Why don't I get compiler errors from returning from a void function template?

Question

Consider:

void f() {
    return 5;
}

The above will raise errors. But why not this?:

template <typename = void> void f() {
    return 0;
}

I'm compiling with gcc-4.5.1. Why does it make a difference using templates such that I wouldn't receive errors from doing the same illegal return statement as a non-template function?. The only setback I get is that I can't call the function (ie f() ) without getting:

error: return-statement with a value, in function returning 'void'

But still, what could be the reason that I am able to define a return statement for a void function template?

Here is the code I have:

template <typename = void> void f() {
    return 0;
}

// pass

int main() {



}

The above code will pass despite a presumably illegal return statement in a function returning void.

Answer 1

Most of the checks are only done when you instantiate the template.

This is usually a good thing, as a code could work fine with one kind of template argument but fail to compile with another one. If you have template overloading, the compiler will even ignore candidates that fail to compile, see SFINAE .

Answer 2

You do :

template <typename = void> void f() {
    return 0;
}

int main()
{
    f<int>();
}

prog.cpp: In function 'void f() [with = int]':
prog.cpp:7:12: instantiated from here
prog.cpp:2:12: error: return-statement with a value, in function returning 'void'

Though the program is still ill-formed , the compiler is choosing not to diagnose the semantic error (which is its prerogative) because you're never actually instantiating that function.

Answer 3

This is a quality of implementation issue. The particular quote from the standard would be:

14.6/8 [...] If no valid specialization can be generated for a template definition, and that template is not instantiated, the template definition is ill-formed, no diagnostic required. [...]

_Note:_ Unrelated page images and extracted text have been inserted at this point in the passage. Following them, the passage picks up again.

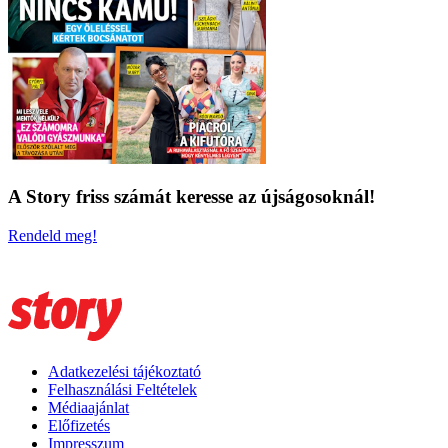
A Story friss számát keresse az újságosoknál!
Rendeld meg!
Adatkezelési tájékoztató
Felhasználási Feltételek
Médiaajánlat
Előfizetés
Impresszum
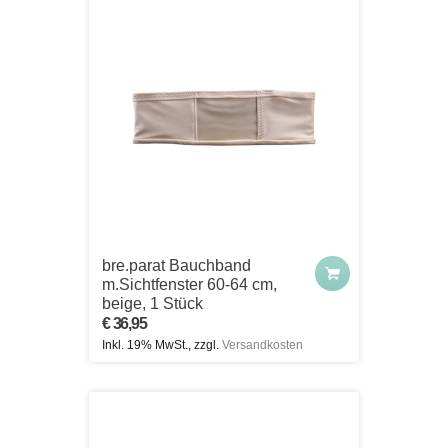
bre.parat Bauchband
m.Sichtfenster 60-64 cm,
beige, 1 Stück
€ 36,95
Inkl. 19% MwSt., zzgl.
Versandkosten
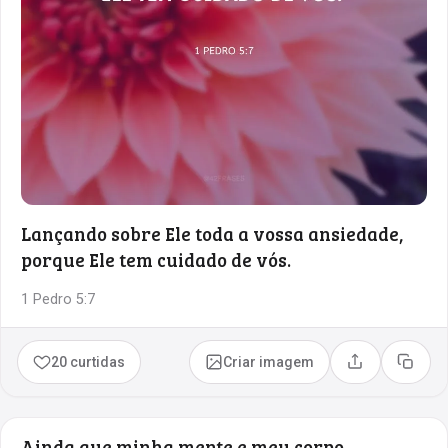
Lançando sobre Ele toda a vossa ansiedade,
porque Ele tem cuidado de vós.
1 Pedro 5:7
20 curtidas
Criar imagem
Compartilhar
Copia
Ainda que minha mente e meu corpo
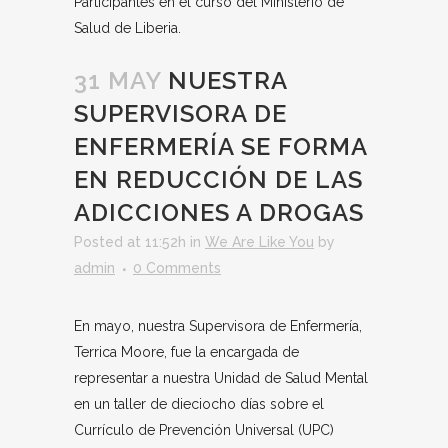
Participantes en el curso del Ministerio de
Salud de Liberia.
31 MAY
NUESTRA
SUPERVISORA DE
ENFERMERÍA SE FORMA
EN REDUCCIÓN DE LAS
ADICCIONES A DROGAS
Posted at 11:52h
in
We Are Like You
by
admin
0 Comments
En mayo, nuestra Supervisora de Enfermería,
Terrica Moore, fue la encargada de
representar a nuestra Unidad de Salud Mental
en un taller de dieciocho días sobre el
Currículo de Prevención Universal (UPC)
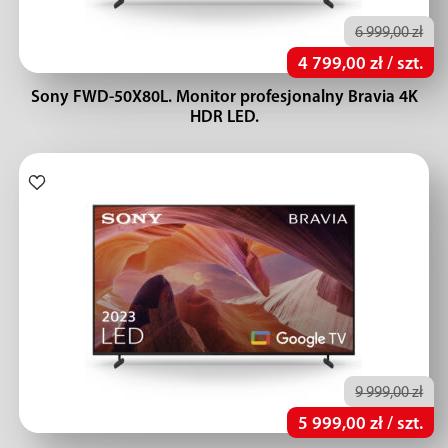
6 999,00 zł
4 799,00 zł / szt.
Sony FWD-50X80L. Monitor profesjonalny Bravia 4K
HDR LED.
9 999,00 zł
5 999,00 zł / szt.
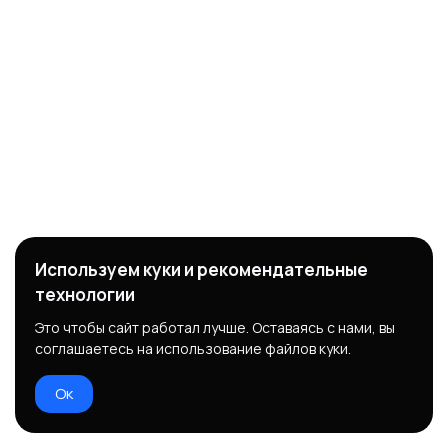
Используем куки и рекомендательные
технологии
Это чтобы сайт работал лучше. Оставаясь с нами, вы
соглашаетесь на использование файлов куки.
Ок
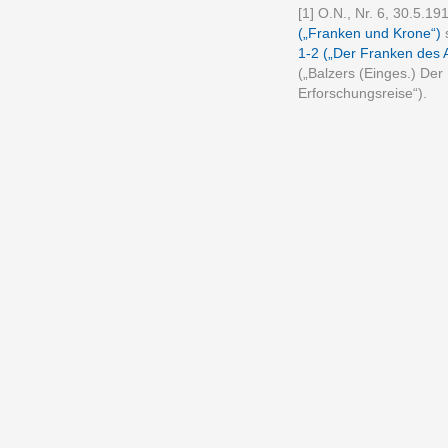
[1] O.N., Nr. 6, 30.5.19
(„Franken und Krone“)
s
1-2 („Der Franken des A
(„Balzers (Einges.) Der 
Erforschungsreise“).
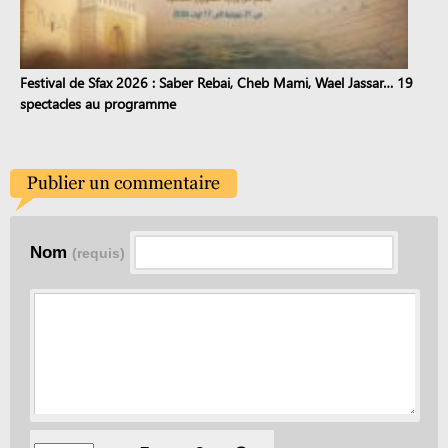
Festival de Sfax 2026 : Saber Rebai, Cheb Mami, Wael Jassar… 19
spectacles au programme
Nom
(requis)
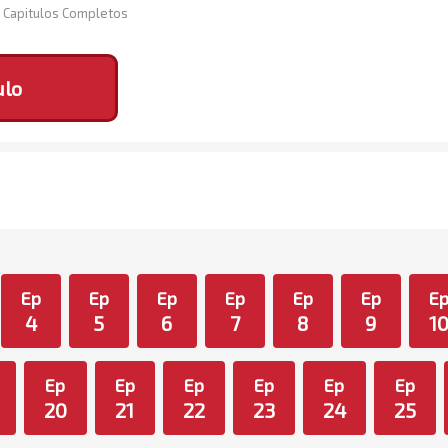
 Capitulos Completos
ulo
Ep
Ep
Ep
Ep
Ep
Ep
E
4
5
6
7
8
9
1
Ep
Ep
Ep
Ep
Ep
Ep
20
21
22
23
24
25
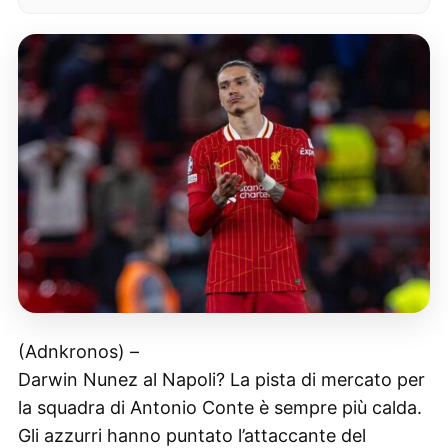
(Adnkronos) –
Darwin Nunez al Napoli? La pista di mercato per
la squadra di Antonio Conte è sempre più calda.
Gli azzurri hanno puntato l’attaccante del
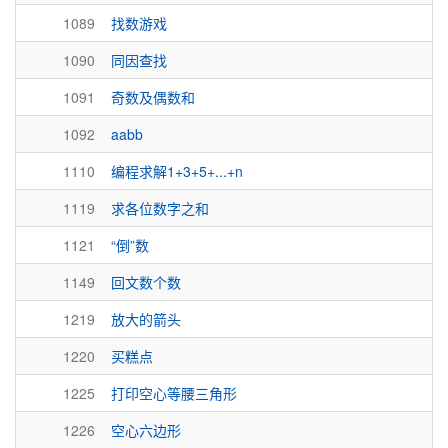
1089
找数游戏
1090
同因查找
1091
奇数及偶数和
1092
aabb
1110
编程求解1+3+5+...+n
1119
求各位数字之和
1121
“倒”数
1149
回文数个数
1219
放大的箭头
1220
买糕点
1225
打印空心等腰三角形
1226
空心六边形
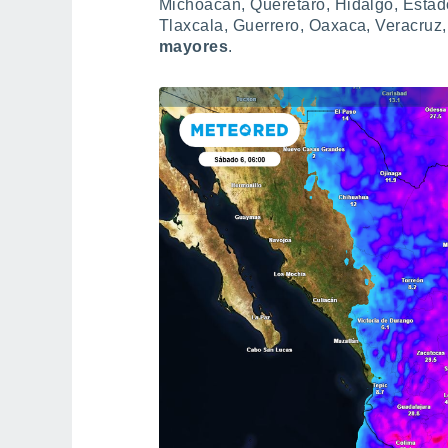
Michoacán, Querétaro, Hidalgo, Estad
Tlaxcala, Guerrero, Oaxaca, Veracruz
mayores
.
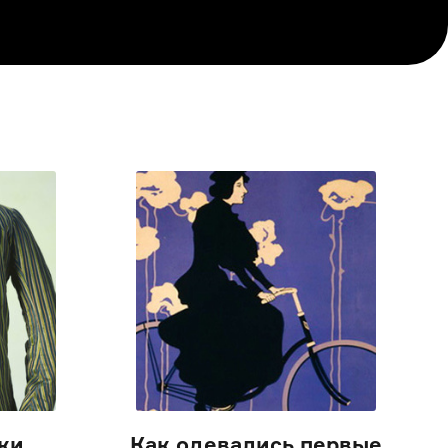
ки
Как одевались первые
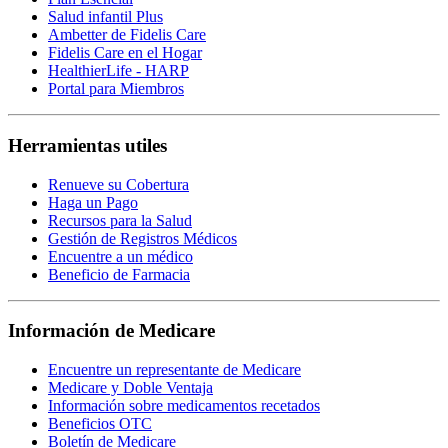
Salud infantil Plus
Ambetter de Fidelis Care
Fidelis Care en el Hogar
HealthierLife - HARP
Portal para Miembros
Herramientas utiles
Renueve su Cobertura
Haga un Pago
Recursos para la Salud
Gestión de Registros Médicos
Encuentre a un médico
Beneficio de Farmacia
Información de Medicare
Encuentre un representante de Medicare
Medicare y Doble Ventaja
Información sobre medicamentos recetados
Beneficios OTC
Boletín de Medicare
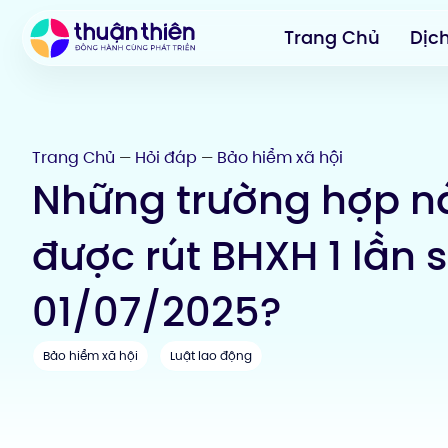
Trang Chủ
Dịc
Trang Chủ
Hỏi đáp
Bảo hiểm xã hội
—
—
Những trường hợp n
được rút BHXH 1 lần 
01/07/2025?
Bảo hiểm xã hội
Luật lao động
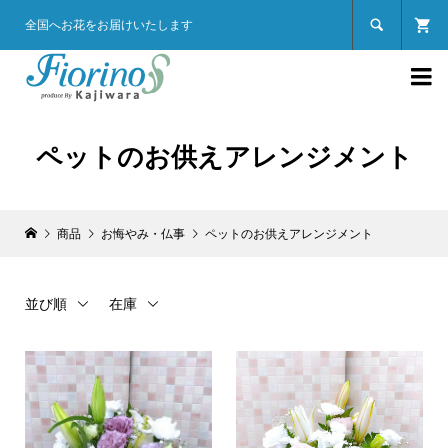

全国へお花をお届けいたします

ペットのお供えアレンジメント
商品
お悔やみ・仏事
ペットのお供えアレンジメント
並び順
在庫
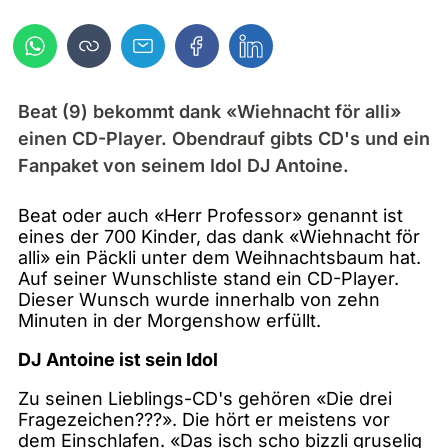
Beat (9) bekommt dank «Wiehnacht för alli»
einen CD-Player. Obendrauf gibts CD's und ein
Fanpaket von seinem Idol DJ Antoine.
Beat oder auch «Herr Professor» genannt ist
eines der 700 Kinder, das dank «Wiehnacht för
alli» ein Päckli unter dem Weihnachtsbaum hat.
Auf seiner Wunschliste stand ein CD-Player.
Dieser Wunsch wurde innerhalb von zehn
Minuten in der Morgenshow erfüllt.
DJ Antoine ist sein Idol
Zu seinen Lieblings-CD's gehören «Die drei
Fragezeichen???». Die hört er meistens vor
dem Einschlafen. «Das isch scho bizzli gruselig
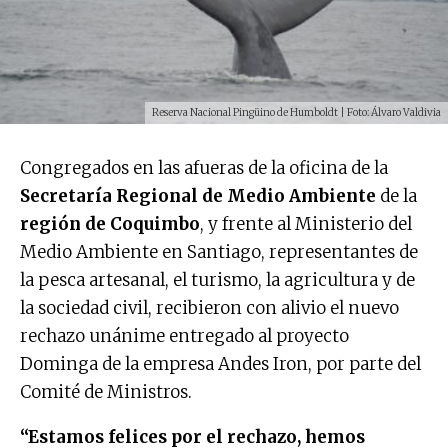
Reserva Nacional Pingüino de Humboldt | Foto: Álvaro Valdivia
Congregados en las afueras de la oficina de la
Secretaría Regional de Medio Ambiente
de la
región de Coquimbo
, y frente al Ministerio del
Medio Ambiente en Santiago, representantes de
la pesca artesanal, el turismo, la agricultura y de
la sociedad civil, recibieron con alivio el nuevo
rechazo unánime entregado al proyecto
Dominga de la empresa Andes Iron, por parte del
Comité de Ministros.
“Estamos felices por el rechazo, hemos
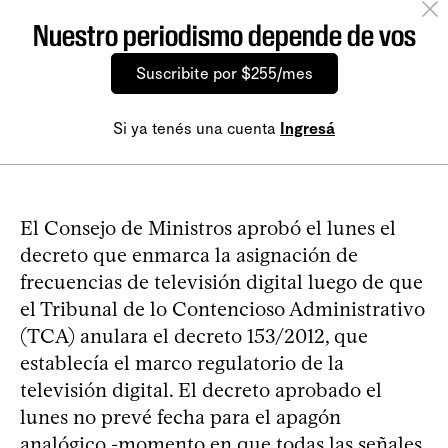
Nuestro periodismo depende de vos
Suscribite por $255/mes
Si ya tenés una cuenta
Ingresá
El Consejo de Ministros aprobó el lunes el
decreto que enmarca la asignación de
frecuencias de televisión digital luego de que
el Tribunal de lo Contencioso Administrativo
(TCA) anulara el decreto 153/2012, que
establecía el marco regulatorio de la
televisión digital. El decreto aprobado el
lunes no prevé fecha para el apagón
analógico -momento en que todas las señales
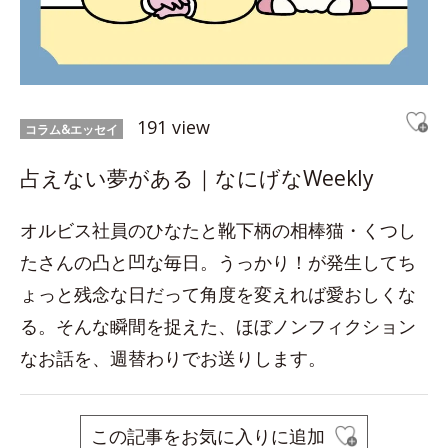
191 view
コラム&エッセイ
占えない夢がある｜なにげなWeekly
オルビス社員のひなたと靴下柄の相棒猫・くつし
たさんの凸と凹な毎日。うっかり！が発生してち
ょっと残念な日だって角度を変えれば愛おしくな
る。そんな瞬間を捉えた、ほぼノンフィクション
なお話を、週替わりでお送りします。
この記事をお気に入りに追加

That is, your program is ill formed because that template cannot be used to generate any valid specialization, but the compiler is not required to diagnose this. When at a later time you instantiate the template, the compiler must generate the specialization, that specialization is not valid and the compiler complains.

You don't get an error in the template definition because the compiler is following the no diagnostic required path, ie ignoring the problem until it can no longer ignore it in the instantiation.